Wenn man das nicht zur Kenntnis nimmt, ist das skandalös. – Stattdessen verkaufen Sie uns gestern in einer Pressekonferenz die Mogelpackung, der Pakt für den Nachmittag sei ein Erfolgskonzept. Abgesehen davon, dass viele Betreuungseinrichtungen schon lange vor der Einführung des Pakts die gleiche Arbeit geleistet haben, für die sich Schwarz-Grün jetzt hier lobt, kann man eine Beteiligung von nicht einmal 20 % der Grundschulen doch nicht als einen großen Erfolg propagieren.

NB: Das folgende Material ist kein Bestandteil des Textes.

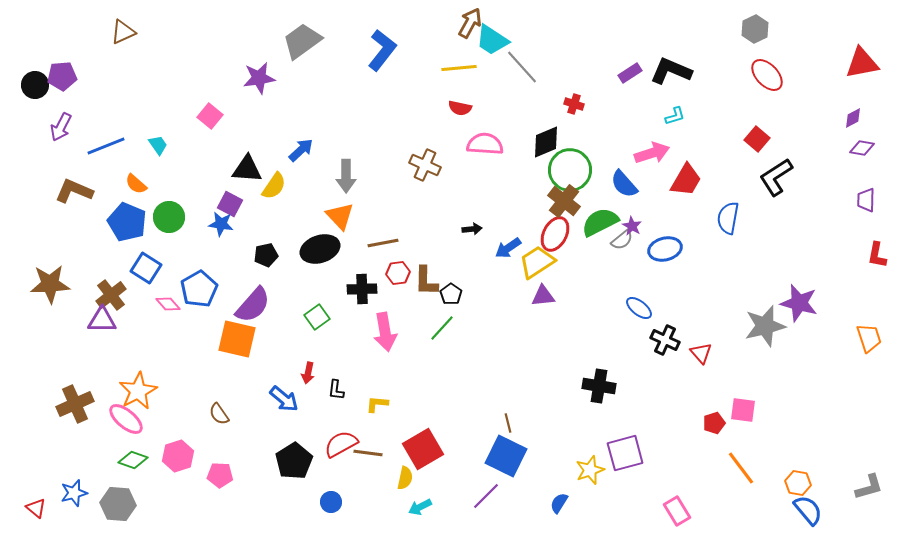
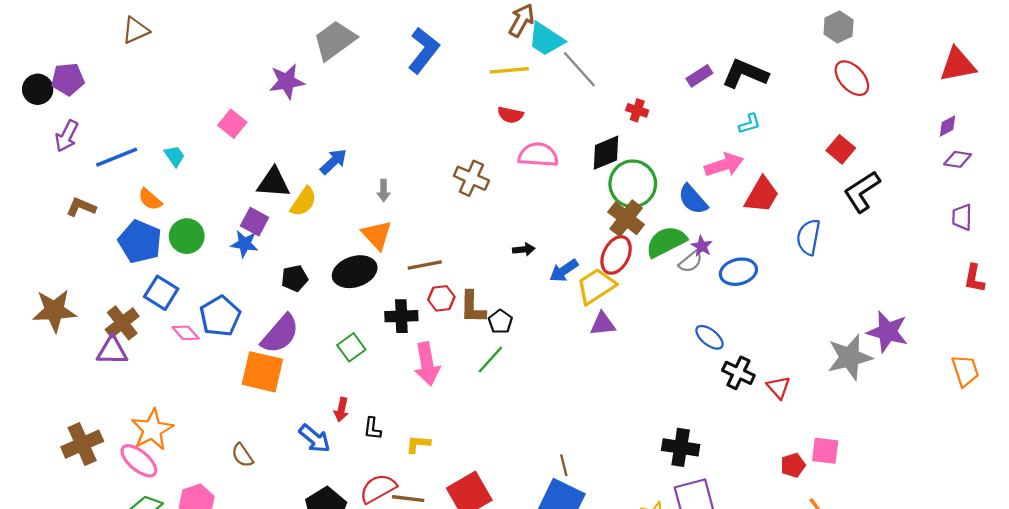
gray arrow: (346, 176) -> (384, 190), size x0.6
brown L-shape: (74, 191) -> (81, 207), size x0.7
black cross: (599, 386) -> (681, 447), moved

Sie führen in Ihrer Presseerklärung aus, 25 von 33 Schulträgern seien am Ganztagsprogramm beteiligt. Das klingt

zwar ganz gut, aber es sagt nichts über die Zahl der Schulen aus, die beteiligt sind. Dass 70 % der hessischen Schulen ein Ganztagsangebot hätten, ist einfach ein Gerücht. Wenn ab und zu einmal an einem Nachmittag eine AG stattfindet, ist das noch kein Ganztagsangebot.

(Beifall bei der LINKEN)

Dabei wird dieser Pakt von der schwarz-grünen Landesregierung noch nicht einmal finanziell getragen. Für die Finanzierung sind die Kommunen verantwortlich. Die Kommunen werden bei der Lobhudelei allerdings nicht berücksichtigt. Auf keiner einzigen der Pressekonferenzen oder Ausschusssitzungen, die sich um den Pakt für den Nachmittag drehten, war auch nur eine kommunale Vertretung anwesend.

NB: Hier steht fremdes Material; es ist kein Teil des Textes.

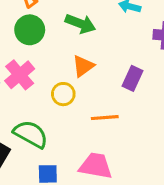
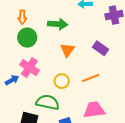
purple rectangle: (132, 78) -> (100, 48), turned -63
yellow circle: (63, 94) -> (62, 81), moved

Noch einmal kurz zum Ausgangspunkt zurück. So kann es ja nicht weitergehen. Wir fordern eine umfassende Bedarfsanalyse, die den tatsächlichen Lehrermangel erfasst und den zukünftigen Lehrerbedarf in Hessen hochrechnet.

(Beifall bei der LINKEN)

Dabei müssen sowohl der Unterrichtsausfall als auch die gesundheitlich bedingten Arbeitsausfälle erfasst werden. Herr Minister, Sie sagen ja immer, Sie wüssten noch nicht einmal die Höhe des Krankenstandes.

Es hilft auch nicht weiter, wenn Sie uns schöne Zahlen vortragen und alles in rosaroten Farben malen. Wenn ein Kultusministerium von den gesundheitsrelevanten Problemen nichts wissen will und keine Vorstellung von der Höhe des Unterrichtsausfalls und vom Lehrerbedarf hat, dann kann er auch nicht beurteilen, wie erfolgreich die eigene Arbeit ist. Daher brauchen Sie das hier nicht rosarot darzustellen. Sie wissen eigentlich gar nicht, ob Ihre Arbeit erfolgreich ist oder nicht.

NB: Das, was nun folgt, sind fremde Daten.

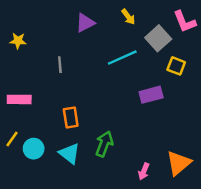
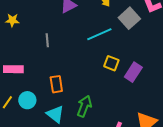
yellow square: (176, 66) -> (111, 63), moved
purple rectangle: (151, 95) -> (133, 72), moved, turned -42
cyan circle: (34, 149) -> (27, 100), moved

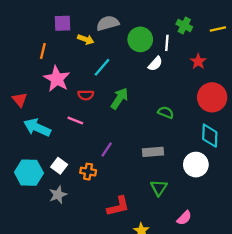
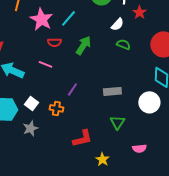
red star: (198, 61) -> (139, 12), moved
white semicircle: (155, 64) -> (117, 24), moved
pink star: (57, 79) -> (41, 19), moved
green semicircle: (166, 112) -> (123, 44), moved
pink semicircle: (184, 218) -> (139, 148), turned 40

(Heiterkeit und Beifall bei der LINKEN – Zurufe von der CDU)

Diese gefährliche Nachlässigkeit darf nicht weiter auf dem Rücken von Lehrkräften, Schulleitungen sowie Schülerinnen und Schülern ausgetragen werden. – Ich danke für Ihre Aufmerksamkeit. Es ist gut, wenn Ihr Adrenalinspiegel ein bisschen steigt.

(Beifall bei der LINKEN – Zurufe von der CDU)

Vielen Dank. – Als Nächster spricht Kollege Schwarz, CDU-Fraktion.

Sehr geehrte Frau Präsidentin, meine lieben Kolleginnen und Kollegen! Sehr geehrte, liebe Schülerinnen und Schüler, die auf die Tribüne sitzen, ich hoffe, dass die heutige Exkursion in den Hessischen Landtag interessant und erkenntnisreich ist.

(Dr. Ulrich Wilken (DIE LINKE): Bis jetzt ja, aber damit ist es jetzt vorbei!)

Das ist ein Teil des hessischen Schullebens. Ich freue mich sehr, Sie heute hier begrüßen zu dürfen.

(Beifall bei Abgeordneten der CDU)

Wir steigen in die Debatte ein. Ich will eines vorwegstellen. Der Antrag der SPD-Fraktion ist unredlich. Der Antrag der Fraktion DIE LINKE ist um keinen Deut besser, sogar noch schlimmer. Die Landesregierung, das will ich Ihnen sehr deutlich sagen, täuscht die Öffentlichkeit nicht, und die Landesregierung verschleiert nichts.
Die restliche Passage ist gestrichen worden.